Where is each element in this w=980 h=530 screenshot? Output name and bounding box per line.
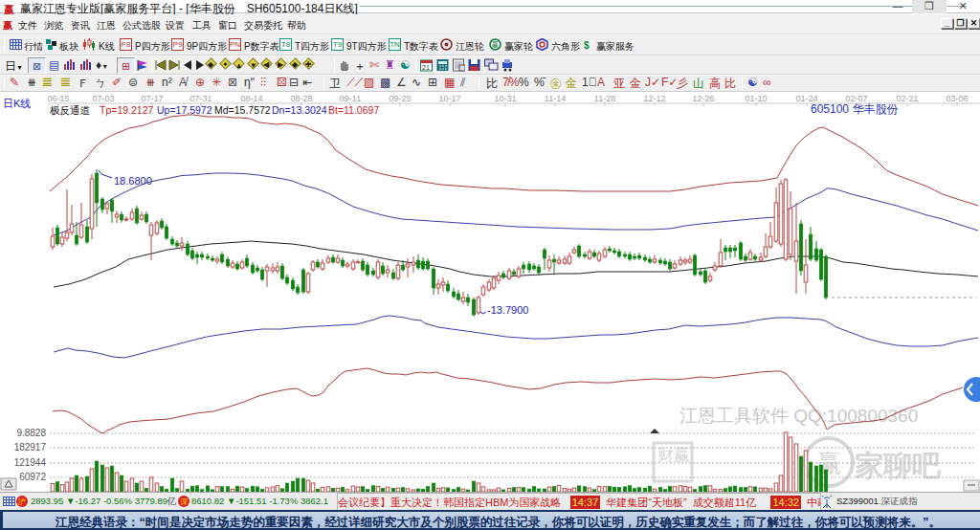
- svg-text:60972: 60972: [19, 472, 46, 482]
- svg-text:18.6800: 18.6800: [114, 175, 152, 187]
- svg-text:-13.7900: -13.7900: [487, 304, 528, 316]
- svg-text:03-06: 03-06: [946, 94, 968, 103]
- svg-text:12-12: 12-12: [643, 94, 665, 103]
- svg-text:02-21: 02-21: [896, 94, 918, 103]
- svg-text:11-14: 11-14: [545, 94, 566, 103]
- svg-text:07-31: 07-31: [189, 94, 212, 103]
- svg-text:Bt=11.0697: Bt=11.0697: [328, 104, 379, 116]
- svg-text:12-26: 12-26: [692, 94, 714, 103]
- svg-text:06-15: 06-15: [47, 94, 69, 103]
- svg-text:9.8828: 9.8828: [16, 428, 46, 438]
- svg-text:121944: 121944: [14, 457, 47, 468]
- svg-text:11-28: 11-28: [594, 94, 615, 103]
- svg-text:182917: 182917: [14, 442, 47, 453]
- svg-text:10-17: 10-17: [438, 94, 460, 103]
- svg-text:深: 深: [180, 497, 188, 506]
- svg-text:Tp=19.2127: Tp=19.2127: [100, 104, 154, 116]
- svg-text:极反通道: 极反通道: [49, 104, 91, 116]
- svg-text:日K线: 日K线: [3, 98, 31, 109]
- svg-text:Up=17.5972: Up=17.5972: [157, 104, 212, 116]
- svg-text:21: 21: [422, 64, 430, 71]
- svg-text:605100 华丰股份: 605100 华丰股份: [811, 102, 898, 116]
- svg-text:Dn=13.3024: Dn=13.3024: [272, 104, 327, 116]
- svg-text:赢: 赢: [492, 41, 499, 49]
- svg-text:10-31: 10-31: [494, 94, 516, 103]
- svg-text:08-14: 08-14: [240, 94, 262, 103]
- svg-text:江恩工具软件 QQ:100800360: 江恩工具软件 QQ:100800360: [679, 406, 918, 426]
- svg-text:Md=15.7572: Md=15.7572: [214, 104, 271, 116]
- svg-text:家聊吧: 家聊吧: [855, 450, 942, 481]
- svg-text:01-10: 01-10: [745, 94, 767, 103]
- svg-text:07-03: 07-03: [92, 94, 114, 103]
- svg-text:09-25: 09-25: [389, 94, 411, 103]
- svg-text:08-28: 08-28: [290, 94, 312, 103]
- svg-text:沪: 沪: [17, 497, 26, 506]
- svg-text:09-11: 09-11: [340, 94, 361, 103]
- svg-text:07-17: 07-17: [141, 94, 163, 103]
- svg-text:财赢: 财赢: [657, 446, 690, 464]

* * *

## EXERCISE OBJECTIVE
Skip the pictures, then write out every entry exactly.

## OUTPUT OF THE EXERCISE
Where is each element in this w=980 h=530 screenshot? Output name and bounding box per line.
- svg-text:60972: 60972: [19, 472, 46, 482]
- svg-text:18.6800: 18.6800: [114, 175, 152, 187]
- svg-text:-13.7900: -13.7900: [487, 304, 528, 316]
- svg-text:03-06: 03-06: [946, 94, 968, 103]
- svg-text:12-12: 12-12: [643, 94, 665, 103]
- svg-text:02-21: 02-21: [896, 94, 918, 103]
- svg-text:11-14: 11-14: [545, 94, 566, 103]
- svg-text:07-31: 07-31: [189, 94, 212, 103]
- svg-text:Bt=11.0697: Bt=11.0697: [328, 104, 379, 116]
- svg-text:12-26: 12-26: [692, 94, 714, 103]
- svg-text:06-15: 06-15: [47, 94, 69, 103]
- svg-text:9.8828: 9.8828: [16, 428, 46, 438]
- svg-text:121944: 121944: [14, 457, 47, 468]
- svg-text:11-28: 11-28: [594, 94, 615, 103]
- svg-text:182917: 182917: [14, 442, 47, 453]
- svg-text:10-17: 10-17: [438, 94, 460, 103]
- svg-text:深: 深: [180, 497, 188, 506]
- svg-text:Tp=19.2127: Tp=19.2127: [100, 104, 154, 116]
- svg-text:极反通道: 极反通道: [49, 104, 91, 116]
- svg-text:日K线: 日K线: [3, 98, 31, 109]
- svg-text:Up=17.5972: Up=17.5972: [157, 104, 212, 116]
- svg-text:21: 21: [422, 64, 430, 71]
- svg-text:605100 华丰股份: 605100 华丰股份: [811, 102, 898, 116]
- svg-text:Dn=13.3024: Dn=13.3024: [272, 104, 327, 116]
- svg-text:赢: 赢: [492, 41, 499, 49]
- svg-text:10-31: 10-31: [494, 94, 516, 103]
- svg-text:08-14: 08-14: [240, 94, 262, 103]
- svg-text:江恩工具软件 QQ:100800360: 江恩工具软件 QQ:100800360: [679, 406, 918, 426]
- svg-text:Md=15.7572: Md=15.7572: [214, 104, 271, 116]
- svg-text:家聊吧: 家聊吧: [855, 450, 942, 481]
- svg-text:01-10: 01-10: [745, 94, 767, 103]
- svg-text:07-03: 07-03: [92, 94, 114, 103]
- svg-text:09-25: 09-25: [389, 94, 411, 103]
- svg-text:08-28: 08-28: [290, 94, 312, 103]
- svg-text:沪: 沪: [17, 497, 26, 506]
- svg-text:09-11: 09-11: [340, 94, 361, 103]
- svg-text:07-17: 07-17: [141, 94, 163, 103]
- svg-text:财赢: 财赢: [657, 446, 690, 464]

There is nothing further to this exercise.